Asintiendo para sí, Gallo salió disparado hacia la puerta.

– ¿A qué hora has dicho que salimos?

– El próximo vuelo a Miami es a las seis de la mañana -añadió DeSanctis, saliendo tras él-. A la hora del desayuno estaremos echándoles el aliento en la nuca.


– ¡Fudge, sé que estás ahí! -gritó Joey al contestador automático-. No actúes como si estuvieses durmiendo, ¡sé que puedes oírme! Cógelo, cógelo, cógelo… -Esperó pero no hubo ninguna respuesta-. ¿Estás ahí? Dios, soy yo, Joey. -Nada-. De acuerdo, ahora puedes cantar conmigo la canción del alfabeto de mi sobrina: A de Acróbata, B de Burbujas, C de Calambre, D de…

– D de Difunto, querida -contestó Fudge con la voz ronca y pastosa por el sueño-. Y también de Destrucción, Descuartizamiento, Destripamiento…

– ¿Conoces la canción? -preguntó Joey, haciendo un gran esfuerzo para no perder la paciencia.

– Querida mamá, son las dos y cuarto de la jodida madrugada. Eres realmente el mismísimo demonio.

– Escucha, ya te lo explicaré mañana, hablo en serio, pero necesito que aceleres ese rastreo de llamadas de Margaret Caruso.

– ¡Son las dos y cuarto de la jodida mañana!

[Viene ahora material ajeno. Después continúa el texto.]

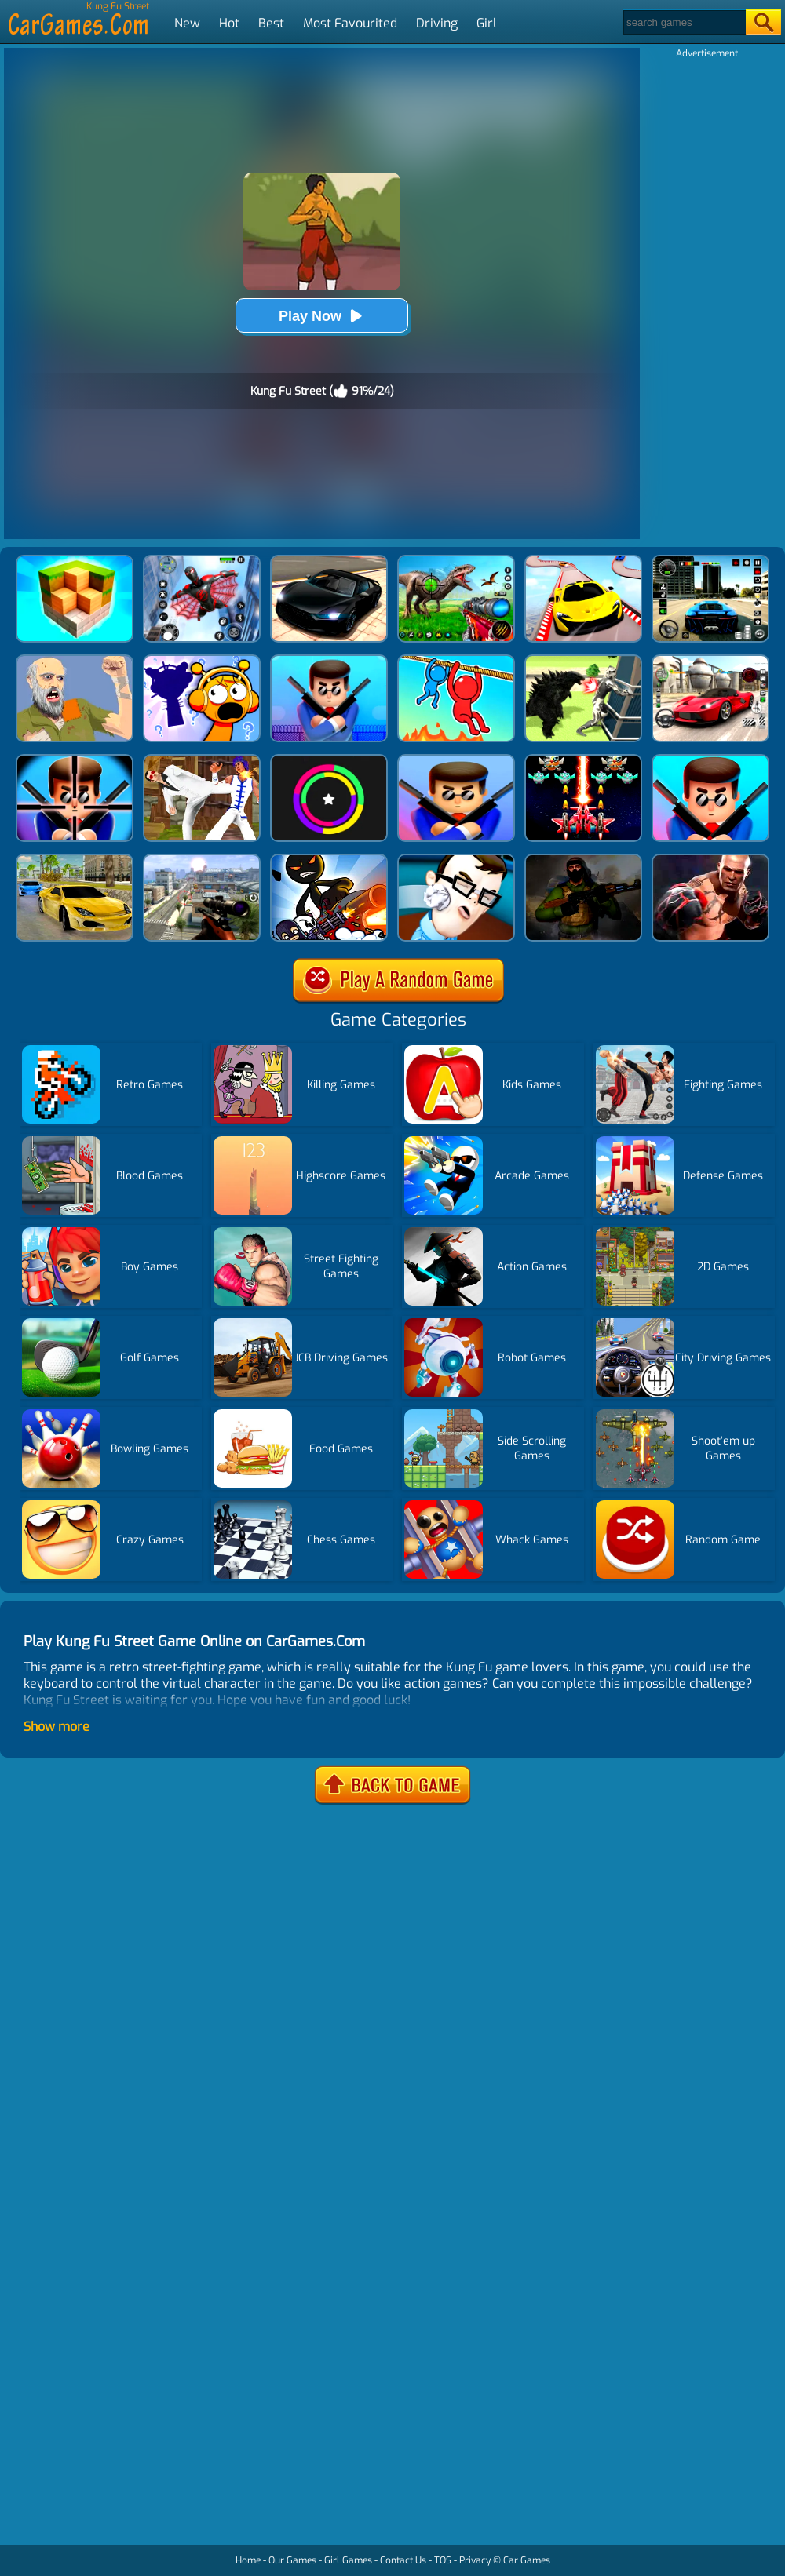 The height and width of the screenshot is (2576, 785). Describe the element at coordinates (486, 23) in the screenshot. I see `Girl` at that location.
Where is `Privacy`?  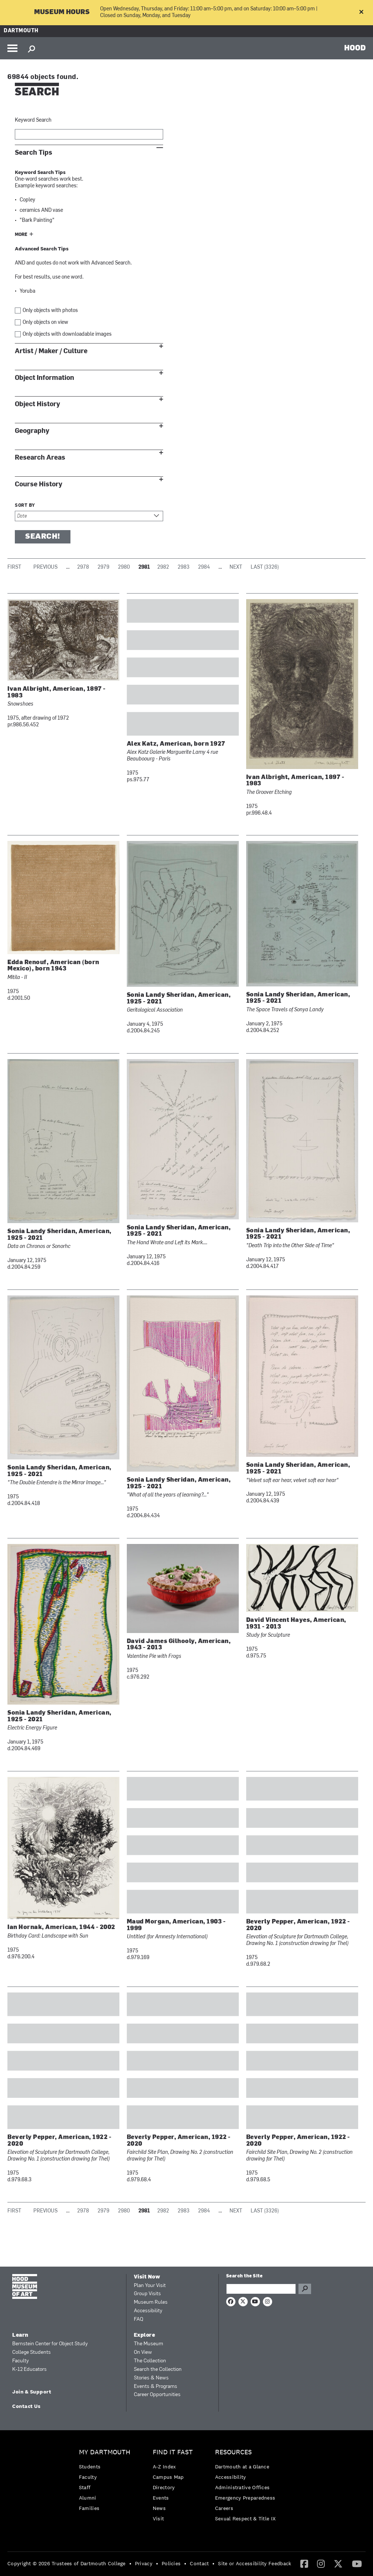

– ¡Esto es importante, Fudge! ¡Estoy en medio de una crisis!

– ¿Y qué quieres que haga?

– ¿No puedes ponerte en contacto con tu gente en la compañía telefónica?

– ¿Ahora? -preguntó Fudge, aún medio dormido-. Mi gente no trabaja a estas horas… estas horas son para pervertidos, estrellas de rock y… y pervertidos.

– Por favor, Fudge…

– Llámame mañana, cariño. Después de las nueve ya me habré puesto mi colonia para niños.

Desapareció de la línea con un click.

Joey se quitó el pequeño auricular de la oreja y examinó el plano digital de su GPS. Hacía apenas quince minutos, un titilante triángulo azul se había desplazado hacia el centro de la ciudad. Fuera lo que fuese que Gallo y DeSanctis hubieran visto, regresaban al cuartel general. Sin embargo, cuando entraron en el garaje del edificio donde tenía sus oficinas el servicio secreto, el triángulo azul desapareció de la pantalla y un agudo pitido resonó en el coche de Joey. En la pantalla apareció la advertencia «Error en el sistema. Transmisión interrumpida». Joey permaneció indiferente. Cuando se trataba de anular transmisores externos, nadie podía hacerle sombra al servicio secreto.